§ **What to do**: Could you please find each line in the records that contains the word "particularly" and copy it?

§ **Records for this task**:
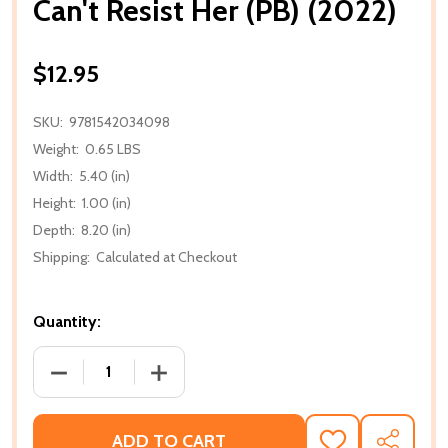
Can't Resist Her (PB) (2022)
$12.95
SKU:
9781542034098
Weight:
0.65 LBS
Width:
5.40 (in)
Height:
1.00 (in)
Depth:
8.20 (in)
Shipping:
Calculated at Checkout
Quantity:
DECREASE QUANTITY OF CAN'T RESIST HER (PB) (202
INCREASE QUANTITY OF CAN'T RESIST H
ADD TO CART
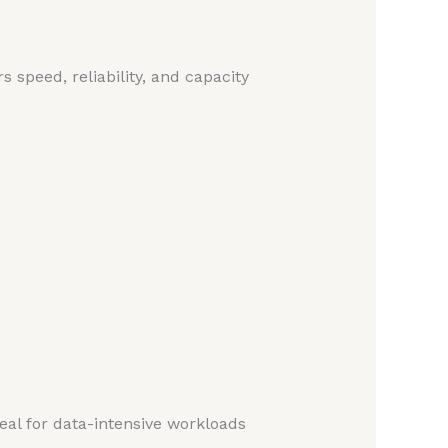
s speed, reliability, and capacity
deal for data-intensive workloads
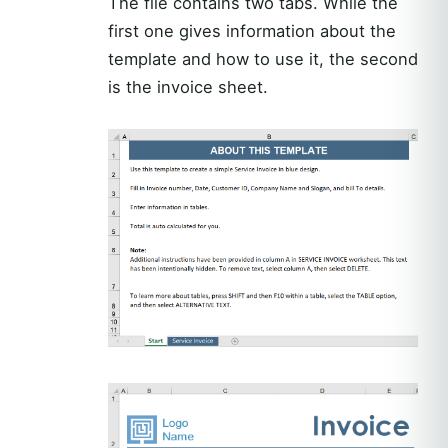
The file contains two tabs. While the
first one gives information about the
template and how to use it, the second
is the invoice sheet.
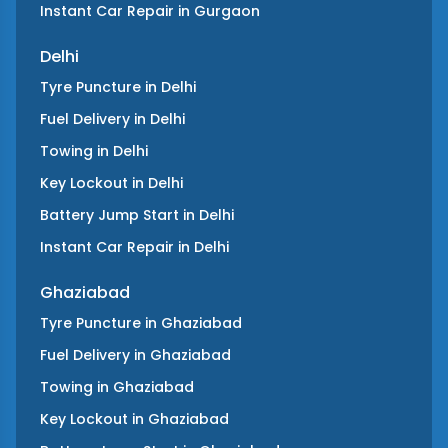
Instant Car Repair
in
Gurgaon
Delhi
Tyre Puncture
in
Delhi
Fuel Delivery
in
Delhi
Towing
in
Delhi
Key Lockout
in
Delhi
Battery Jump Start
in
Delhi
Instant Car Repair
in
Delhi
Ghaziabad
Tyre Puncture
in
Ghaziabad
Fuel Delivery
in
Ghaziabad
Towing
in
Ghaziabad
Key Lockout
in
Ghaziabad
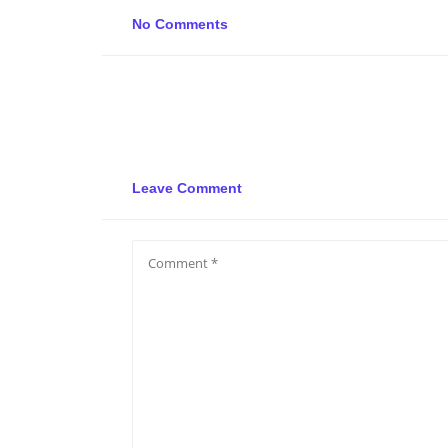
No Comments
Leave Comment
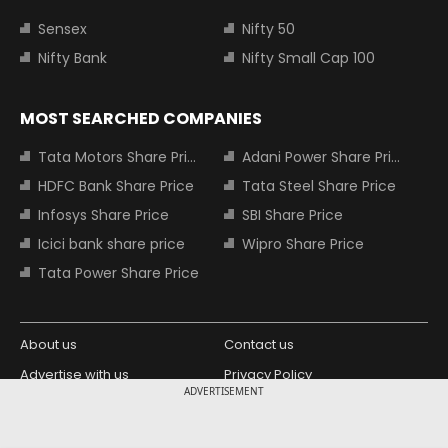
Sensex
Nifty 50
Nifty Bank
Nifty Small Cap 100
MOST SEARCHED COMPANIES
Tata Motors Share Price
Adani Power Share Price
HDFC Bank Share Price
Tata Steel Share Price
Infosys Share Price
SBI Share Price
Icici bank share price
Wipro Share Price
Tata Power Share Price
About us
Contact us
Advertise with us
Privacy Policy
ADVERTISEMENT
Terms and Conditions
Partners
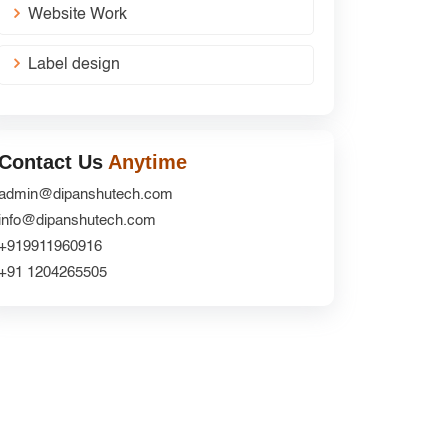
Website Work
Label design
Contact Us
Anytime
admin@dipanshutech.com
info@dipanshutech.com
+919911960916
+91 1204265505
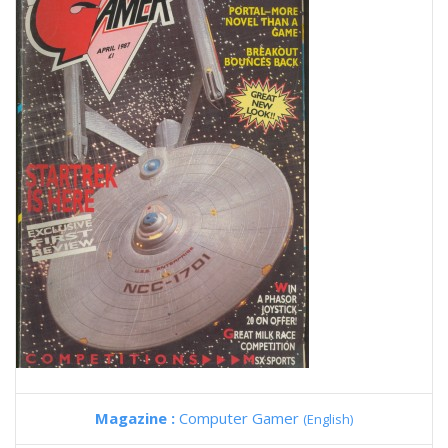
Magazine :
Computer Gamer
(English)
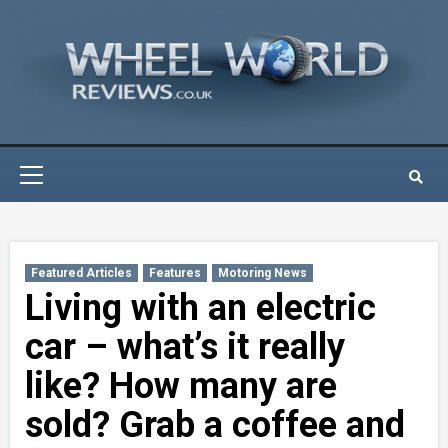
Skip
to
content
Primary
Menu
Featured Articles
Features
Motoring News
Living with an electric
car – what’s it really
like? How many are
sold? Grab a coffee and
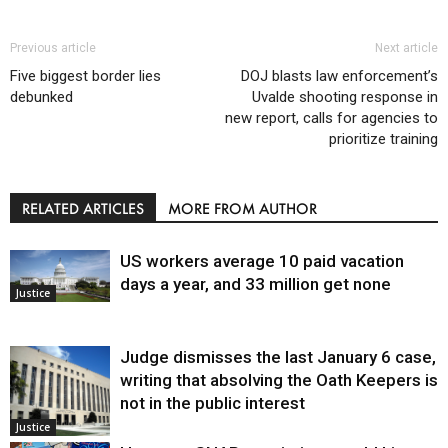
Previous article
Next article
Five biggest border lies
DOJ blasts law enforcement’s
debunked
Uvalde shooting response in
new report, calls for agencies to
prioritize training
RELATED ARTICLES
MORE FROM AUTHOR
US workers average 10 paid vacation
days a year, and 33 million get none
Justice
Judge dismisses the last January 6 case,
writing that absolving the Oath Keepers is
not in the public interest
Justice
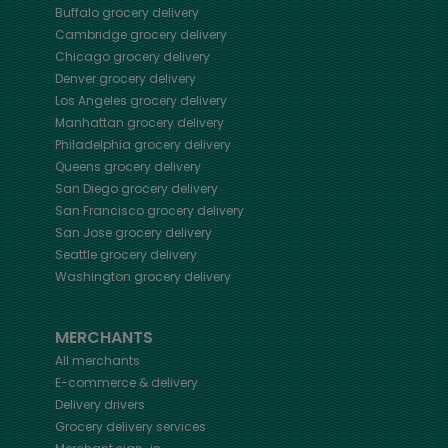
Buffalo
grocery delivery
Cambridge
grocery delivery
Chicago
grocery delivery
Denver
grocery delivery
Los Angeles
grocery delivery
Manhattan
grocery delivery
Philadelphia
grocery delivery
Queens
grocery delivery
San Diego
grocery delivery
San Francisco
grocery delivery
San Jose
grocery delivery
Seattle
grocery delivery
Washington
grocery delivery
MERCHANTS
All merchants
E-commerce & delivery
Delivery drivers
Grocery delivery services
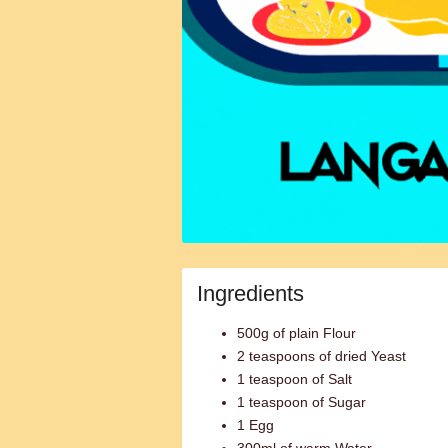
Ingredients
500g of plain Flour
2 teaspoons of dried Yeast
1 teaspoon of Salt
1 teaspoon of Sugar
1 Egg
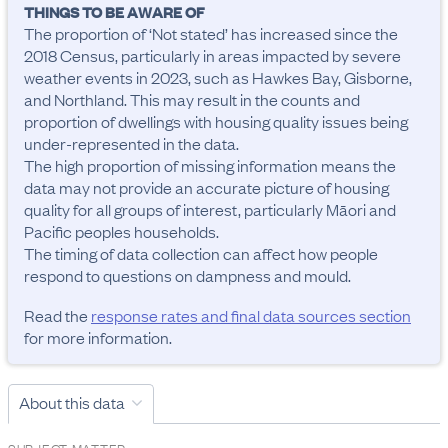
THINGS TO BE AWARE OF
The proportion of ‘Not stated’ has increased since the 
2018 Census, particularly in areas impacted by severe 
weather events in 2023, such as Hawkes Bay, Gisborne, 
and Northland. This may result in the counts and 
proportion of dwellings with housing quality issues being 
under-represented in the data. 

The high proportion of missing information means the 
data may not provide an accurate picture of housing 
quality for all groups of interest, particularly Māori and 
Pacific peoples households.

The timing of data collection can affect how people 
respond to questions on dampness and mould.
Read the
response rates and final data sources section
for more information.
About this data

§ **Response below**:
2018 Census, particularly in areas impacted by severe 
quality for all groups of interest, particularly Māori and 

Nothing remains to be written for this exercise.